Improvement of Escherichia coli microaerobic oxygen metabolism by Vitreoscilla hemoglobin: New insights from NAD(P)H fluorescence and culture redox potential

Abstract

On‐line NAD(P)H fluorescence and culture redox potential (CRP) measurements were utilized to investigate the role of Vitreoscilla hemoglobin (VHb) in perturbing oxygen metabolism of microaerobic Escherichia coli Batch cultures of a VHb‐synthesizing E. coli strain and the iso‐genic control under fully aerated conditions were subject to several high/low oxygen transitions, and the NAD(P)H fluorescence and CRP were monitored during these passages.
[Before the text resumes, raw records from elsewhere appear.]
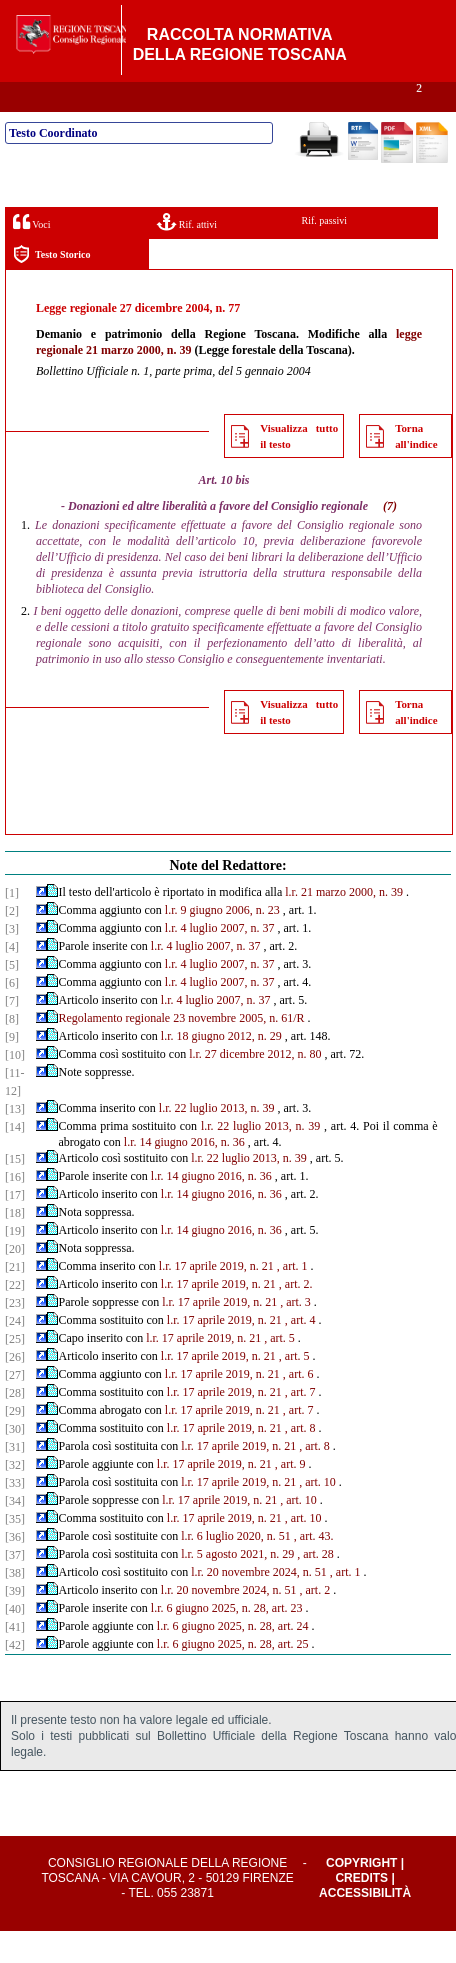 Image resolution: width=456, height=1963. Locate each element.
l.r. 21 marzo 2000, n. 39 (344, 924)
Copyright (361, 1895)
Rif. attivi (187, 253)
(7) (390, 538)
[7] (12, 1033)
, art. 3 (295, 1334)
The presence of VHb decreased the rate of net NAD(P)H generation by 2.4‐fold under diminishing oxygen tension. In the absence of aeration, the strain producing VHb maintained a steady NAD(P)H level 1.8‐fold less than that of the control, indicating that the presence of VHb keeps E. coli in a more oxidized state under oxygen‐limited conditions. Estimated from CRP, the oxygen uptake rates near anoxia were 25% higher for cells with VHb than those without. These results suggest that VHb‐expressing cells have a higher microaerobic electron transport chain turnover rate. To examine how NAD(P)H utilization of VHb‐expressing cells responds to rapidly changing oxygen tension, which is common in large‐scale fermentations, we pulsed air intermittently into a cell suspension and recorded the fluorescence response to the imposed dissolved oxygen (DO) fluctuation. Relative to the control, cells containing VHb had a sluggish fluorescence response to sudden changes of oxygen tension, suggesting that VHb buffers intracellular redox perturbations caused by extracellular DO fluctuations.© John Wiley & Sons, Inc.